A primera vista llama la atención de todas maneras. Su belleza de rasgos, que no parecen chilenos, sino más bien orientales, atraen desde el comienzo. Su madurez para conversar sobre planes a futuro y su desplante para moverse dan la sensación de una mujer adulta. Sin embargo, recién va a cumplir 16 años.
Mariela cuenta que desde que era pequeña su madre, fiel compañera, la ayudó a entrar al mundo de la moda. Juntas llegaron a varias agencias que sólo buscaban dinero, hasta que un día cayó en sus manos el número de teléfono de una persona de Elite Model. Pero tampoco fue fácil. No es llegar y llamar para entrar a desfilar con las mejores. Sin embargo, la principal característica de Mariela es la perseverancia y, a pesar de la falta de interés, logró concertar una cita, asegurándoles que no se equivocarían. Cuando ellos la vieron supieron que tenía razón. De inmediato fue la elegida para participar en el Concurso Elite Model Look 2005. Entre quince niñas fue la ganadora. Así fue seleccionada para ir a concursar a República Dominicana, en donde le fue muy bien y logró hacer muchos contactos que le servirán más adelante.
Es una niña muy natural, tranquila, preocupada de su familia y muy apegada a su vida anterior a las pasarelas. Si bien ya tiene conocidos dentro del mundo de los modelos, cuando su mamá le da un respiro en sus actividades “profesionales”, prefiere ir a casa de sus amigos de siempre, que nada tienen que ver con las luces y los flashes.
Impresiona la claridad e independencia con la que se expresa sobre el futuro que tiene planeado para sí misma. Luego de ser “descubierta”, se transformó rápidamente en la favorita de la nueva camada de diseñadores. Será rostro de cada una de las nuevas colecciones y eso la pone feliz, porque es gente que está recién surgiendo, al igual que ella.

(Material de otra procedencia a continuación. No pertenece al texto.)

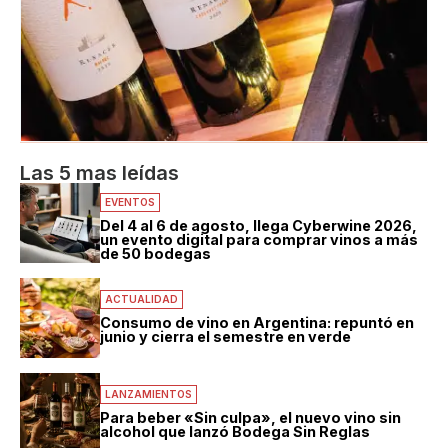
Las 5 mas leídas
EVENTOS
Del 4 al 6 de agosto, llega Cyberwine 2026,
un evento digital para comprar vinos a más
de 50 bodegas
ACTUALIDAD
Consumo de vino en Argentina: repuntó en
junio y cierra el semestre en verde
LANZAMIENTOS
Para beber «Sin culpa», el nuevo vino sin
alcohol que lanzó Bodega Sin Reglas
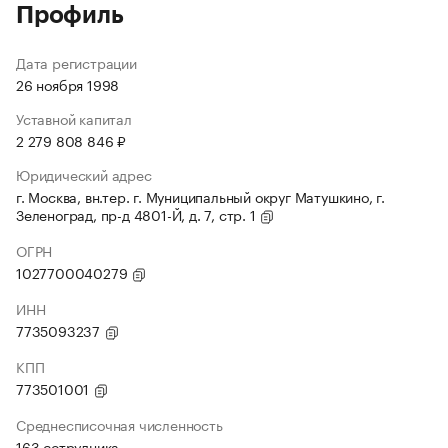
Профиль
Дата регистрации
26 ноября 1998
Уставной капитал
2 279 808 846 ₽
Юридический адрес
г. Москва, вн.тер. г. Муниципальный округ Матушкино, г.
Зеленоград, пр-д 4801-Й, д. 7, стр. 1
ОГРН
1027700040279
ИНН
7735093237
КПП
773501001
Среднесписочная численность
163 сотрудника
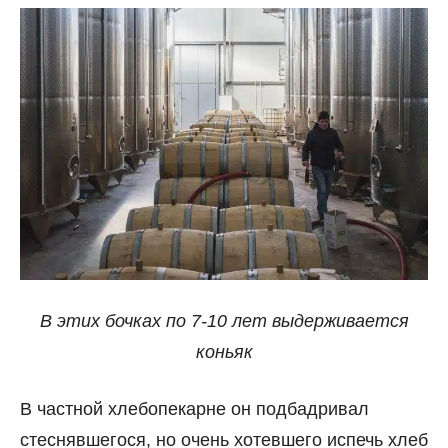
В этих бочках по 7-10 лет выдерживается
коньяк
В частной хлебопекарне он подбадривал
стеснявшегося, но очень хотевшего испечь хлеб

También se relaciona con gente ya consagrada en las pasarelas nacionales, como Pilar Jarpa, a quien rescata como una de las amigas que valen la pena dentro del ambiente. Además, es una de las favoritas de Rubén Campos y fue el quien la invitó al Fashion Week de Nueva York el próximo verano, lo que la tiene muy ilusionada, pero a la vez con todas las antenitas bien alertas, sabiendo que es un gran momento para hacer más contactos y concretar su plan de quedarse allá trabajando por un par de meses, después de este desfile. Es más, ya está haciendo amistades y redes de trabajo para esa ocasión.
En su agenda está también China. Luego de Nueva York, su plan es irse a trabajar allá, porque muchas personas le han dicho que gracias a sus rasgos tiene muchas posibilidades de triunfar y de obtener un lugar destacado dentro de la moda oriental.
No quiere desaprovechar ninguna oportunidad. Se da cuenta que la vida le está cumpliendo muy rápidamente todos sus anhelos y no quiere perder eso, no quiere dejar de subirse a su “templo”, la pasarela.
Muy apegada a Dios, siempre piensa en él antes de dar el primer paso en un desfile, pero una vez que ve la multitud poniendo sus ojos sobre ella, olvida los nervios y se desliza como pez en el agua. Es su ambiente y en el brillo de sus ojos se nota su pasión.
Confía en que sus sueños sigan concretándose, pero es firme en recalcar que tiene los pies sobre la tierra, siempre pensando en lo que puede venir más adelante. Bien planificada y ordenada. Una modelo de alto nivel, sin lugar a dudas.